Betts set to return to Fenway for first time since being traded
This story was excerpted from Ian Browne’s Red Sox Beat newsletter. To read the full newsletter, click here. And subscribe to get it regularly in your inbox.
The most-anticipated series of the season at Fenway Park will start on Friday night with a thunderous standing ovation for Dodgers leadoff man Mookie Betts.
The man of the hour -- the man of the weekend – will dig into that batter's box he once called home for the first time since Sept. 30, 2019.
And it will undoubtedly be as therapeutic for Red Sox fans as it is for Betts, whose 815-game run for Boston (including playoffs) ended with a trade to the Dodgers on Feb. 10, 2020.
Red Sox Nation never got a chance to give Betts a proper goodbye. And Betts never got the chance to doff his cap one last time to the adoring Fenway faithful.
Both sides get that chance on Friday.
Fittingly, the final act for Betts as a Red Sox player was an electrifying moment for one of the most explosive athletes in team history.
It was the season finale of the ’19 season when Rafael Devers hit a chopper that just made it past the glove of Baltimore infielder Richie Martin and into right field. Off with the pitch, Betts roared from first to third. After briefly stopping at third, Betts noticed the hesitation from right fielder Stevie Wilkerson and motored home head-first for a walk-off run.

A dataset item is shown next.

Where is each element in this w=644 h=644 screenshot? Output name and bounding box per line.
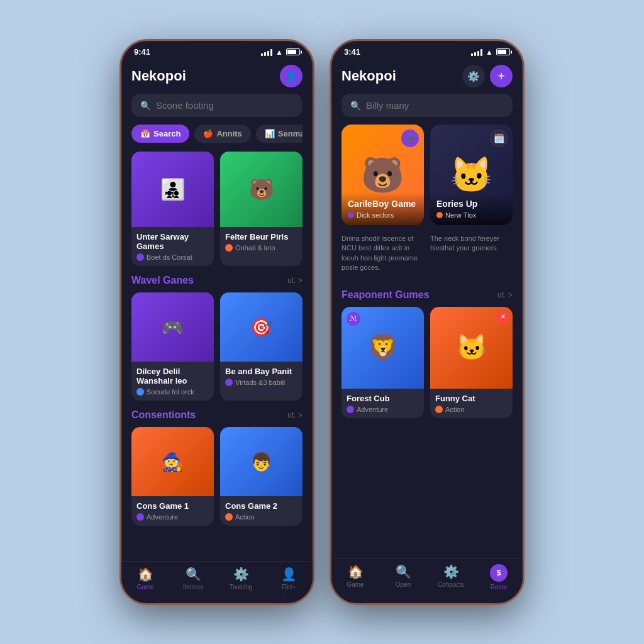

With that run, a disappointing season ended in Boston less than a year after a World Series parade.
For an instant early that Sunday evening, everyone forgot about the letdown season for the Red Sox and reveled in the latest jolt of excitement provided by Betts.

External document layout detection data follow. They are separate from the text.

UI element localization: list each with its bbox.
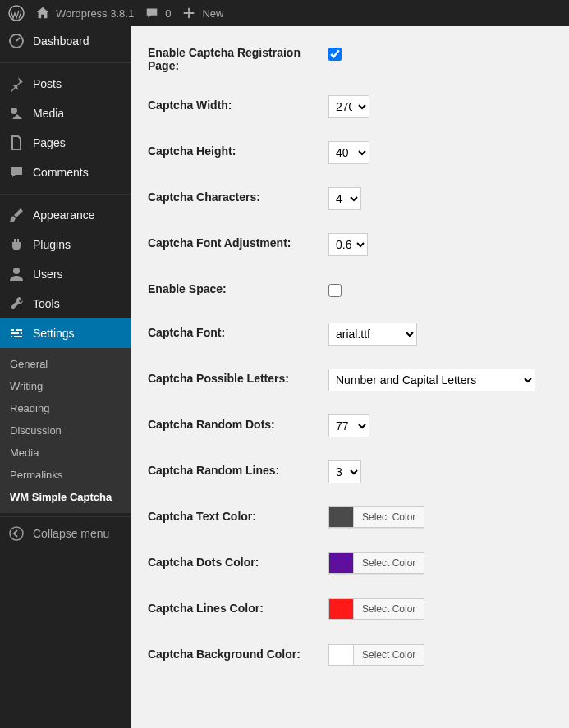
site-title-text: Wordpress 3.8.1 [56,7,134,20]
admin-sidebar: Dashboard Posts Media Pages Comments [0,26,131,728]
wp-logo[interactable] [8,5,25,21]
select-possible-letters[interactable]: Number and Capital Letters [328,369,535,391]
collapse-menu[interactable]: Collapse menu [0,516,131,550]
sidebar-item-label: Posts [33,77,62,90]
color-picker-text[interactable]: Select Color [328,506,424,528]
color-picker-bg[interactable]: Select Color [328,644,424,666]
submenu-permalinks[interactable]: Permalinks [0,464,131,486]
media-icon [8,105,25,121]
wordpress-icon [8,5,25,21]
row-width: Captcha Width: 270 [148,95,553,118]
select-height[interactable]: 40 [328,141,369,164]
row-text-color: Captcha Text Color: Select Color [148,506,553,529]
user-icon [8,266,25,282]
row-height: Captcha Height: 40 [148,141,553,164]
sidebar-item-settings[interactable]: Settings [0,318,131,348]
sidebar-item-label: Comments [33,166,89,179]
row-random-lines: Captcha Random Lines: 3 [148,460,553,483]
sidebar-item-users[interactable]: Users [0,259,131,289]
row-characters: Captcha Characters: 4 [148,187,553,210]
sidebar-item-posts[interactable]: Posts [0,69,131,98]
checkbox-enable-registration[interactable] [328,48,342,61]
sidebar-item-label: Plugins [33,238,71,251]
svg-point-3 [13,268,20,274]
wrench-icon [8,295,25,312]
swatch-text-color [329,507,354,527]
color-picker-lines[interactable]: Select Color [328,598,424,620]
select-color-button[interactable]: Select Color [354,645,424,665]
submenu-writing[interactable]: Writing [0,375,131,397]
label-text-color: Captcha Text Color: [148,506,328,523]
label-width: Captcha Width: [148,95,328,112]
admin-bar: Wordpress 3.8.1 0 New [0,0,569,26]
plug-icon [8,236,25,253]
row-dots-color: Captcha Dots Color: Select Color [148,552,553,575]
svg-point-4 [10,527,23,540]
sidebar-item-dashboard[interactable]: Dashboard [0,26,131,56]
sidebar-item-label: Users [33,268,63,281]
label-bg-color: Captcha Background Color: [148,644,328,661]
sidebar-item-comments[interactable]: Comments [0,158,131,187]
sidebar-item-label: Settings [33,327,75,340]
swatch-dots-color [329,553,354,573]
sidebar-item-label: Appearance [33,208,95,222]
row-font-adjustment: Captcha Font Adjustment: 0.6 [148,233,553,256]
label-font: Captcha Font: [148,323,328,339]
label-possible-letters: Captcha Possible Letters: [148,369,328,385]
label-random-dots: Captcha Random Dots: [148,414,328,431]
settings-submenu: General Writing Reading Discussion Media… [0,348,131,513]
submenu-discussion[interactable]: Discussion [0,419,131,442]
select-random-lines[interactable]: 3 [328,460,361,483]
select-random-dots[interactable]: 77 [328,414,369,437]
home-icon [34,5,51,21]
submenu-reading[interactable]: Reading [0,397,131,419]
select-color-button[interactable]: Select Color [354,507,424,527]
new-label-text: New [202,7,223,20]
submenu-general[interactable]: General [0,353,131,375]
submenu-wm-simple-captcha[interactable]: WM Simple Captcha [0,486,131,508]
row-enable-space: Enable Space: [148,279,553,300]
site-name[interactable]: Wordpress 3.8.1 [34,5,134,21]
select-font[interactable]: arial.ttf [328,323,417,346]
sidebar-item-label: Tools [33,297,60,310]
row-lines-color: Captcha Lines Color: Select Color [148,598,553,621]
row-random-dots: Captcha Random Dots: 77 [148,414,553,437]
label-enable-registration: Enable Captcha Registraion Page: [148,43,328,72]
comment-icon [8,164,25,181]
page-icon [8,135,25,151]
sliders-icon [8,325,25,341]
sidebar-item-plugins[interactable]: Plugins [0,230,131,259]
comment-icon [144,5,160,21]
sidebar-item-media[interactable]: Media [0,98,131,128]
submenu-media[interactable]: Media [0,442,131,464]
sidebar-item-tools[interactable]: Tools [0,289,131,318]
row-possible-letters: Captcha Possible Letters: Number and Cap… [148,369,553,391]
new-content[interactable]: New [181,5,223,21]
label-lines-color: Captcha Lines Color: [148,598,328,615]
label-random-lines: Captcha Random Lines: [148,460,328,477]
collapse-label: Collapse menu [33,527,109,540]
select-characters[interactable]: 4 [328,187,361,210]
svg-point-2 [11,108,17,114]
select-font-adjustment[interactable]: 0.6 [328,233,368,256]
row-enable-registration: Enable Captcha Registraion Page: [148,43,553,72]
brush-icon [8,207,25,223]
label-height: Captcha Height: [148,141,328,158]
sidebar-item-label: Media [33,107,64,120]
sidebar-item-pages[interactable]: Pages [0,128,131,158]
select-color-button[interactable]: Select Color [354,599,424,619]
label-font-adjustment: Captcha Font Adjustment: [148,233,328,250]
select-color-button[interactable]: Select Color [354,553,424,573]
sidebar-item-label: Pages [33,136,66,149]
plus-icon [181,5,197,21]
sidebar-item-appearance[interactable]: Appearance [0,200,131,230]
label-characters: Captcha Characters: [148,187,328,204]
color-picker-dots[interactable]: Select Color [328,552,424,574]
comments-count-text: 0 [165,7,171,20]
checkbox-enable-space[interactable] [328,284,342,297]
swatch-lines-color [329,599,354,619]
comments-link[interactable]: 0 [144,5,171,21]
row-bg-color: Captcha Background Color: Select Color [148,644,553,667]
row-font: Captcha Font: arial.ttf [148,323,553,346]
select-width[interactable]: 270 [328,95,369,118]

As the crowd at Fenway celebrated, Betts let out a primal scream and hugged his long-time teammate Xander Bogaerts.
Who could have known it would take nearly four years after that mad dash into the offseason for Betts to return to Fenway?
The Red Sox selected Betts out of Overton (Tenn.) High School in the fifth round of the 2011 Draft.
Betts used his bat, arm, legs and work ethic to soar above the expected performance of a fifth-round Draft pick.
In his six seasons with the Red Sox, Betts won an American League Most Valuable Player Award, a World Series championship, three Silver Slugger Awards and four Gold Glove Awards while earning four trips to the All-Star Game.
His departure came down to business. The Red Sox made several long-term offers to Betts through the years. He turned those down, thinking he could do better -- he was right, it turned out -- as a free agent.
Unwilling to risk losing Betts for nothing more than Draft compensation if he left as a free agent after the ’20 season, the Red Sox, under new chief baseball officer Chaim Bloom, made a preemptive strike by trading him to the Dodgers.
In return, the Red Sox got their current starting right fielder (Alex Verdugo), starting catcher (Connor Wong) and a prospect in Jeter Downs who didn’t live up to expectations and was designated for assignment back in January and landed with the Nationals.
Bloom’s feeling was that the Red Sox didn’t have enough of a foundation in the farm system to afford a huge contract for Betts and to build a championship team around him during his remaining prime years.
When the Red Sox extended Devers with a 10-year, $313.5 million contract that will kick in starting in ’24, Bloom expressed that the organizational foundation had improved enough to make such a financial commitment.
Betts has continued to be one of the best all-around players in the game with Los Angeles and picked up another World Series ring in ’20.
The Red Sox, who are fighting for the third AL Wild Card slot, are still in the process of trying to build their next championship core.
The business of baseball will take a backseat on Friday, though, when Betts finally comes home, even if it's only for the weekend.